Verdict: Likely data exfiltration
Action: IMMEDIATELY isolate affected system

2025-02-14 10:50 UTC: Containment (5 min)
Infrastructure engineer:
- Kills database connections from Reports API
- Revokes API credentials
- Isolates Reports API servers (network rules)
- Stops running queries

Security engineer:
- Reviews database activity logs (how much data accessed?)
- Begins forensics data collection (memory dump, disk snapshot)
- Checks for lateral movement (other compromised systems?)
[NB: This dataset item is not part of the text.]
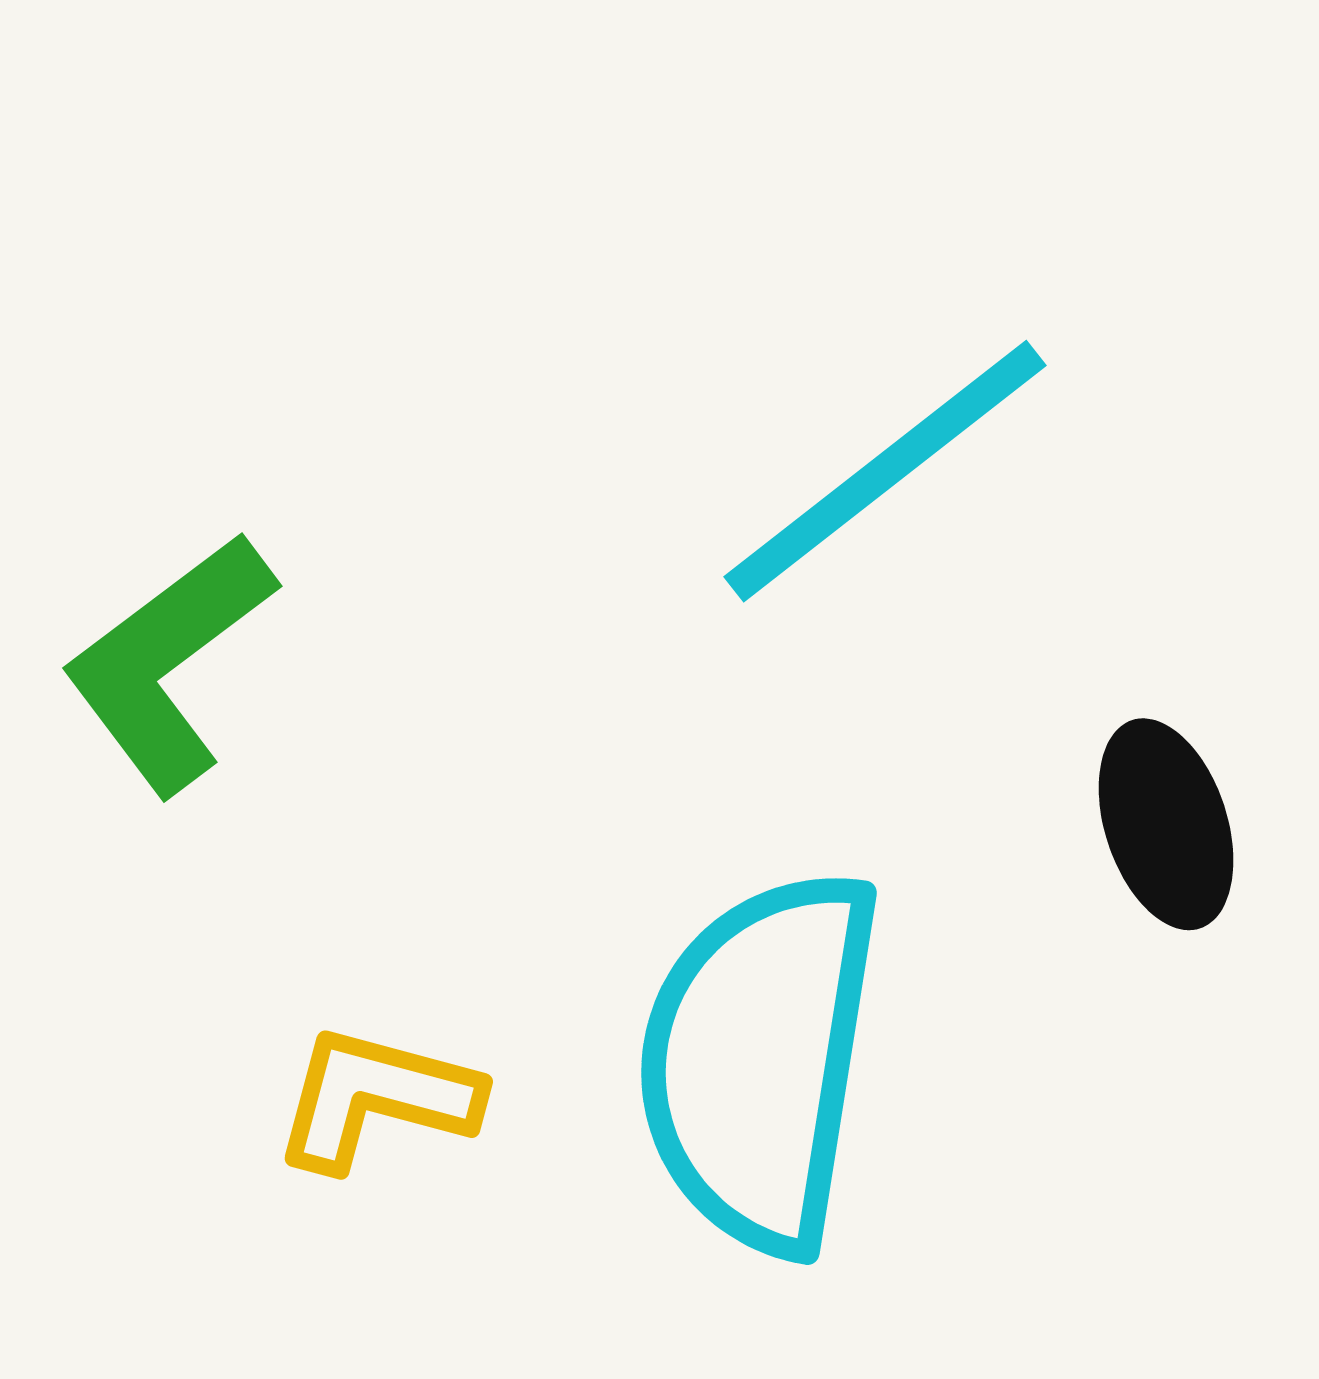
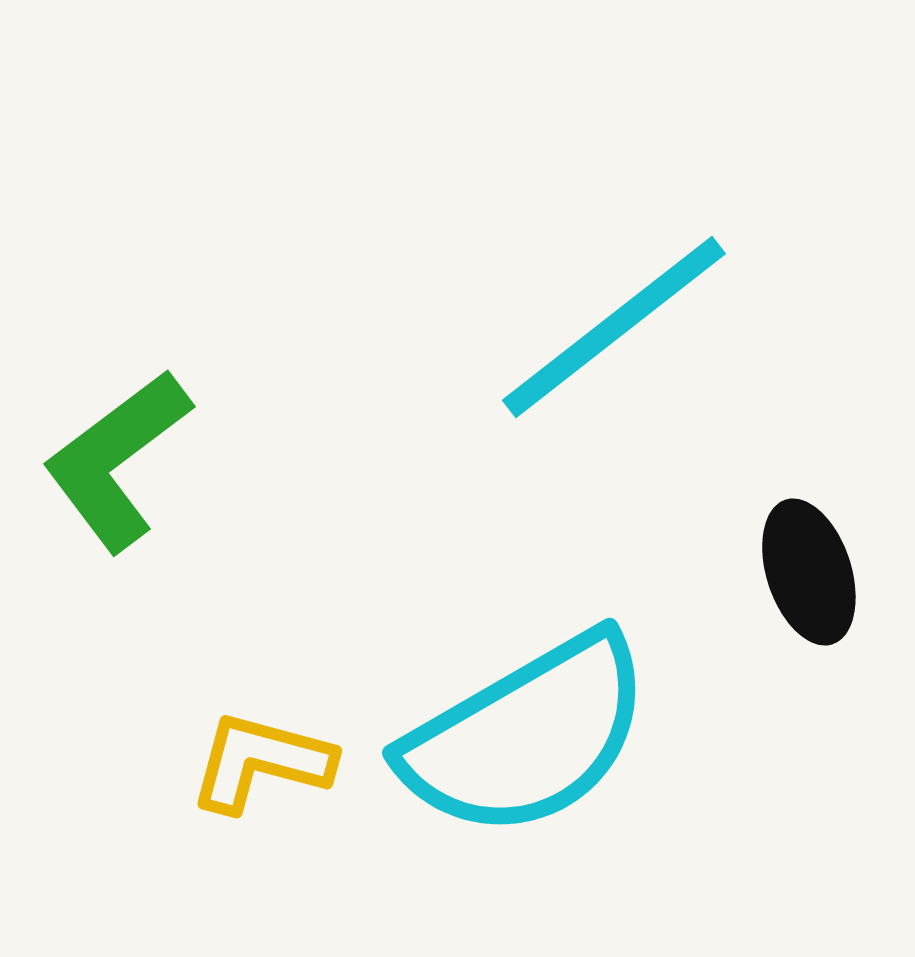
cyan semicircle: (760, 1061) -> (527, 736), turned -129

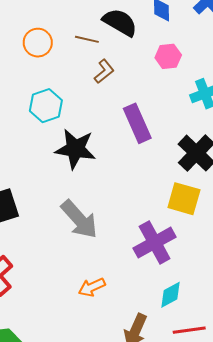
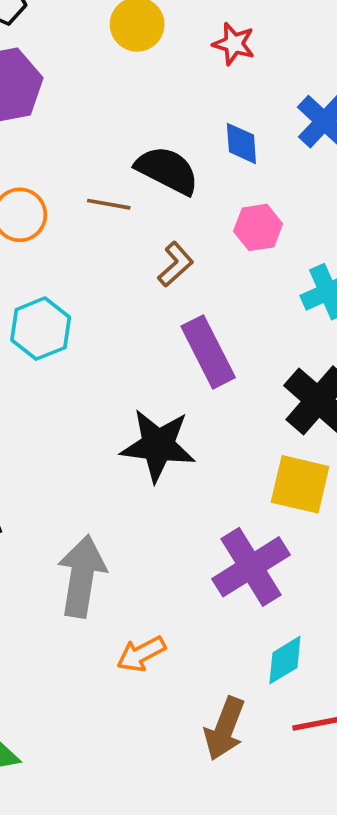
brown L-shape: (104, 71) -> (175, 264), moved
black star: (75, 149) -> (158, 445), moved
gray arrow: (79, 219) -> (82, 576), moved, turned -126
2025-02-14 11:15 UTC: Forensic Analysis (25 min)
Discovery: Reports API container had unpatched OpenSSL bug
- Attacker exploited to gain shell access
- Attacker created backdoor (cron job running malicious script)
- Attacker accessed database with stolen API key

Data breach: Customer names, emails, phone numbers
Estimate: 500,000 records accessed (but not all exfiltrated)

2025-02-14 11:30 UTC: Eradication (45 min)
- Delete backdoor cron job
- Patch OpenSSL vulnerability (rebuild container)
- Scan all containers for similar exploits
- Revoke all API keys (need to rotate)
- Audit file system for suspicious changes

2025-02-14 13:00 UTC: Recovery (2 hours 15 min)
- Rebuild Reports API from clean backup (pre-compromise)
- Restore API keys (new, secure)
- Monitor for signs of re-compromise
- Test functionality (ensure no data loss)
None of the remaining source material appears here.